If the server supports the preferred authentication protocol, authentication proceeds.
If the server does not support the preferred authentication protocol but does support one of the other protocols that the client lists, the server informs the client as to which authentication protocol it supports, and the authentication process continues.
If the server does not support any of the listed protocols, the authentication exchange fails.
As shown in the preceding diagram, through the negotiation option, the client and server applications can select NTLM, Kerberos, PKU2U, or a custom authentication protocol as the mutually agreed-on authentication protocol. To select either the PKU2U or the custom authentication protocol, the application uses the NEGOEX protocol, which extends the SPNEGO protocol and enables the application protocol to choose a mutually agreed-on authentication protocol that is based on policy information.

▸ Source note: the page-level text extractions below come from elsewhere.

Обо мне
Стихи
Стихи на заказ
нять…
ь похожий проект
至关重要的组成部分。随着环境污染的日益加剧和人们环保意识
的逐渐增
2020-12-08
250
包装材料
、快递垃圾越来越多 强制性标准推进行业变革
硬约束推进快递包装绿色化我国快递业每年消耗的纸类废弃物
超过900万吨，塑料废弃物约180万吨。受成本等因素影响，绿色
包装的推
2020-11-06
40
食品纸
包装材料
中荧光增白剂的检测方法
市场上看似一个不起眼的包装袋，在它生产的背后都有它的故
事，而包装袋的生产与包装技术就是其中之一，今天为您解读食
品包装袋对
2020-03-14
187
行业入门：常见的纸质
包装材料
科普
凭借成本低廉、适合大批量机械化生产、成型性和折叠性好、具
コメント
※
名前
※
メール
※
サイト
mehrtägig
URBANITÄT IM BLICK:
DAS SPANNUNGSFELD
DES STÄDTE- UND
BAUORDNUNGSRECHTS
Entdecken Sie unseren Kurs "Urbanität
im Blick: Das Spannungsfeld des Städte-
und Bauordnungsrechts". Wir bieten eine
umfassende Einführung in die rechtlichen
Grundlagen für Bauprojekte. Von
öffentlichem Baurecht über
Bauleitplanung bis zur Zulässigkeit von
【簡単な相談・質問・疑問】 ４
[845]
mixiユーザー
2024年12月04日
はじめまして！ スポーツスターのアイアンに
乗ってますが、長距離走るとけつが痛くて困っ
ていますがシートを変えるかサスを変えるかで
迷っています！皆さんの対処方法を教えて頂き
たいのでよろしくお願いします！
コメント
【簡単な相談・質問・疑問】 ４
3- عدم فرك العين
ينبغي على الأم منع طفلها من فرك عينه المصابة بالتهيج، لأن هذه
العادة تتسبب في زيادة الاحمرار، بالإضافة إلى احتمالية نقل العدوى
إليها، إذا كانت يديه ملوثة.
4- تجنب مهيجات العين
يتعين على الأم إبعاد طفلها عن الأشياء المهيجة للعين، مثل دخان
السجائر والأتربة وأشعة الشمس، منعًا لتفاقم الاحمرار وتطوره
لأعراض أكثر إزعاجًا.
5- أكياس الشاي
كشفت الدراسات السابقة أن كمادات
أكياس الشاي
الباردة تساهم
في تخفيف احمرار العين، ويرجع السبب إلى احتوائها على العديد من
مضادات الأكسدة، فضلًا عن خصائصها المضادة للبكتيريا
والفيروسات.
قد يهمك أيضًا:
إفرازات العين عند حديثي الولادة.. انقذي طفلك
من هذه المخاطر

For example, if the server specifies Kerberos and NTLM and returns Kerberos as its preferred authentication protocol, one client can immediately authenticate by using Kerberos, but another client could negotiate to complete the authentication exchange by using NTLM.
Auxiliary protocols
If the client and server agree on any of the following authentication protocols: Digest [MS-DPSP], NTLM [MS-NLMP], or SSL/TLS [MS-TLSP], an auxiliary protocol carries the credentials information from the server to the Authentication Authority (AA), for example, a Windows DC. This mechanism is called a pass-through mechanism.
When the client and server agree on either the Digest or the NTLM protocol, the Authentication Protocol Domain Support [MS-APDS] performs the pass-through. Otherwise, if the client and server agree on SSL/TLS, Remote Certificate Mapping Protocol [MS-RCMP] is used for pass-through.